Everyone get into your church as fast as possible and don't wear a silly mask or avoid close contact. Get in there! Get in those pews. Churches have suffered a significant loss to their profits and that's just not okay! Get in there and get your donations into the hands of the people who really need it.
Sing your hymns, drink your special water, eat your human flesh crackers.
God's got your back. Trust in God. He'll never let you down. He'd never let anything bad happen to you because you went to church, never.

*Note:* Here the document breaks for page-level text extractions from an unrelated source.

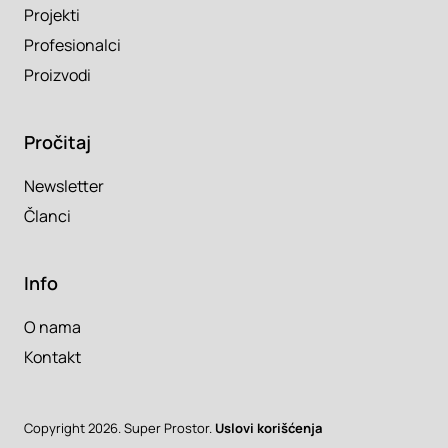
Projekti
Profesionalci
Proizvodi
Pročitaj
Newsletter
Članci
Info
O nama
Kontakt
Copyright 2026. Super Prostor.
Uslovi korišćenja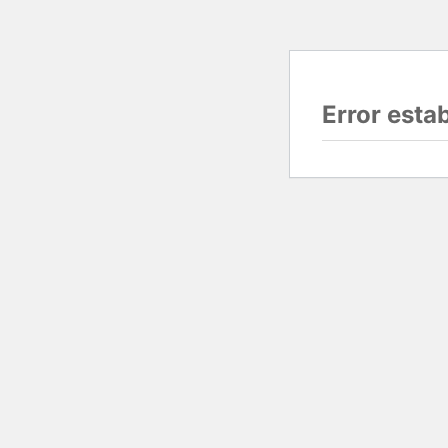
Error esta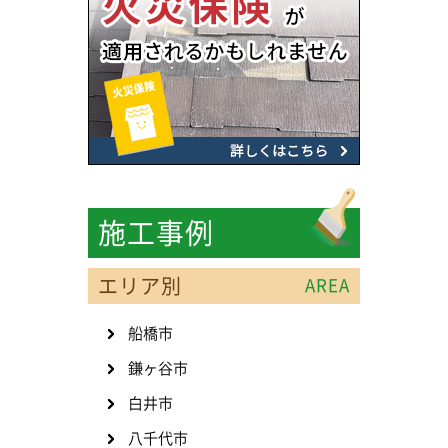
施工事例
エリア別
AREA
船橋市
鎌ヶ谷市
白井市
八千代市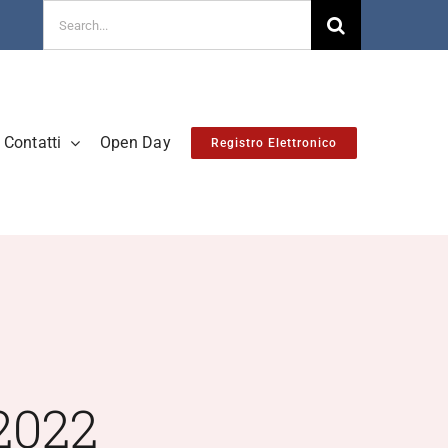
Cerca
per:
Contatti
Open Day
Registro Elettronico
2022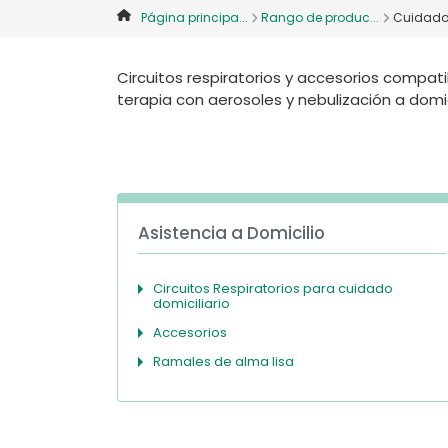
Página principa...
Rango de produc...
Cuidado 
Circuitos respiratorios y accesorios compat
terapia con aerosoles y nebulización a domic
Asistencia a Domicilio
Circuitos Respiratorios para cuidado
domiciliario
Accesorios
Ramales de alma lisa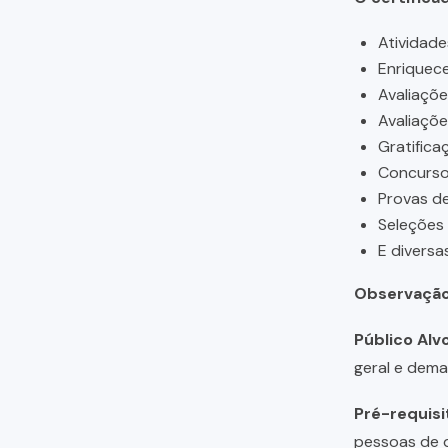
Atividade
Enriquece
Avaliaçõ
Avaliaçõ
Gratifica
Concursos
Provas de
Seleções
E diversa
Observação
Público Alvo
geral e dema
Pré-requisi
pessoas de q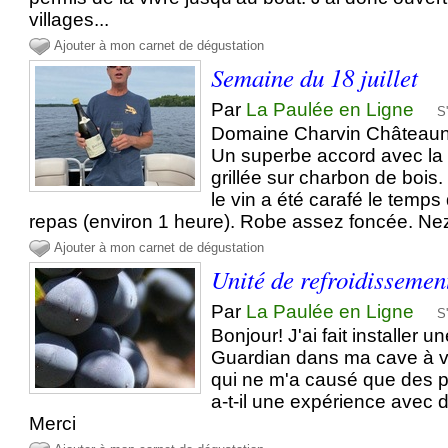
villages...
Ajouter à mon carnet de dégustation
Semaine du 18 juillet
Par
La Paulée en Ligne
S
Domaine Charvin Châteaun
Un superbe accord avec la
grillée sur charbon de bois. 
le vin a été carafé le temps
repas (environ 1 heure). Robe assez foncée. Nez d
Ajouter à mon carnet de dégustation
Unité de refroidissemen
Par
La Paulée en Ligne
S
Bonjour! J'ai fait installer 
Guardian dans ma cave à vin
qui ne m'a causé que des 
a-t-il une expérience avec 
Merci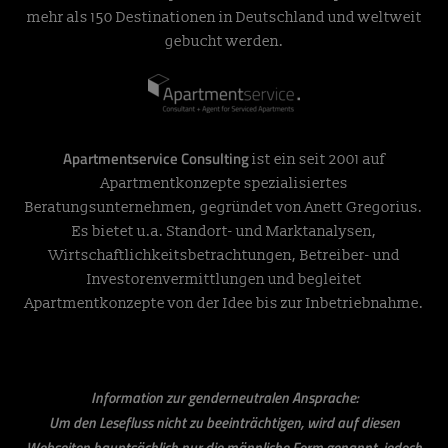
mehr als 150 Destinationen in Deutschland und weltweit
gebucht werden.
Apartmentservice Consulting
ist ein seit 2001 auf
Apartmentkonzepte spezialisiertes
Beratungsunternehmen, gegründet von Anett Gregorius.
Es bietet u.a. Standort- und Marktanalysen,
Wirtschaftlichkeitsbetrachtungen, Betreiber- und
Investorenvermittlungen und begleitet
Apartmentkonzepte von der Idee bis zur Inbetriebnahme.
Information zur genderneutralen Ansprache:
Um den Lesefluss nicht zu beeinträchtigen, wird auf diesen
Webseiten hauptsächlich nur die männliche Form genannt, jedoch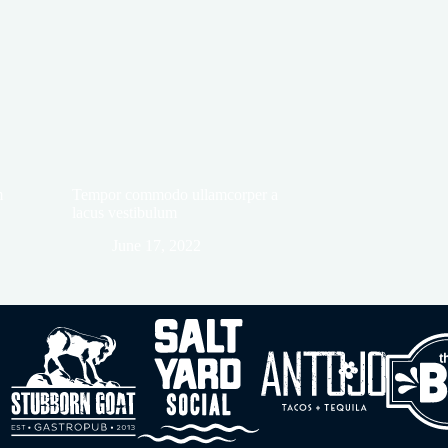
m
Tempor commodo ullamcorper a
lacus vestibulum
June 17, 2022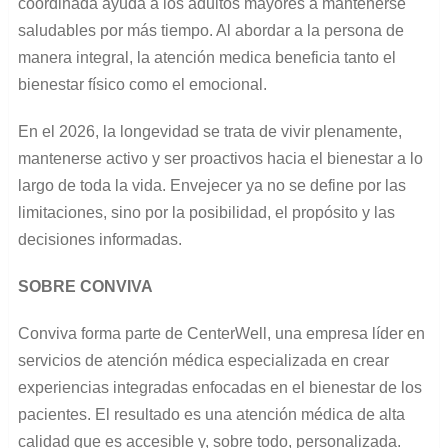
coordinada ayuda a los adultos mayores a mantenerse
saludables por más tiempo. Al abordar a la persona de
manera integral, la atención medica beneficia tanto el
bienestar físico como el emocional.
En el 2026, la longevidad se trata de vivir plenamente,
mantenerse activo y ser proactivos hacia el bienestar a lo
largo de toda la vida. Envejecer ya no se define por las
limitaciones, sino por la posibilidad, el propósito y las
decisiones informadas.
SOBRE CONVIVA
Conviva forma parte de CenterWell, una empresa líder en
servicios de atención médica especializada en crear
experiencias integradas enfocadas en el bienestar de los
pacientes. El resultado es una atención médica de alta
calidad que es accesible y, sobre todo, personalizada.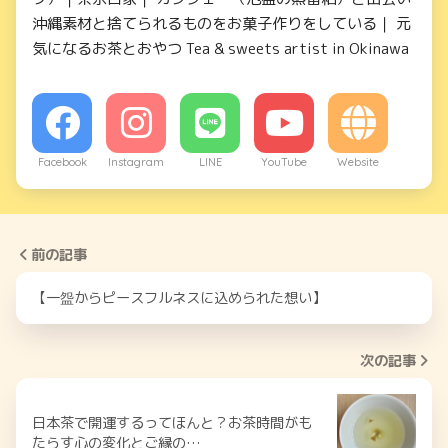
沖縄素材と捨てられるものをお菓子作りをしている｜ 元
気になるお茶とおやつ Tea & sweets artist in Okinawa
Facebook
Instagram
LINE
YouTube
Website
前の記事
【一盌からピースフルネスに込められた想い】
次の記事
日本茶で開運するってほんと？お茶時間がも
たらす心の変化とご縁の…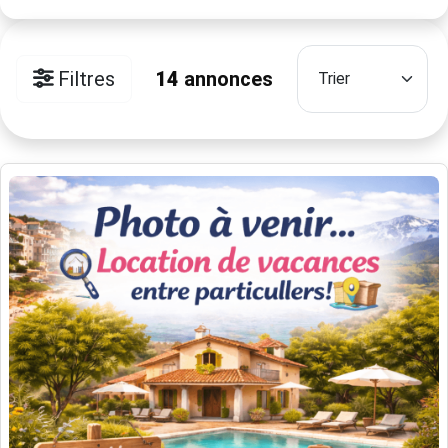
Filtres
14
annonces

I went to church this past Sunday for the first time since the Corona.
Every other pew was taped off so that a 6 ft distance would be followed. No shaking hands, no visiting, and no offering was taken because the church didn't feel comfortable with the offering basket touching that many hands. Many people had masks on, many didn't. Just like everywhere else. Oh. No communion either, since you mentioned it. No nursery or childcare.
I don't really see the problem there. Maybe you can point it out to me.
There is no problem. I'm excited for people to get back into church.
I can tell. You do you.
It's a top priority. Those tithings aren't going to pay themselves. Church owners were suffering and I'm happy that their revenue stream will be returning.
Like I said, the church I go to didn't even take up an offering.
I'm sure some churches are trying to operate because of the reasons you're listing. I'm also positive some aren't. You do you though.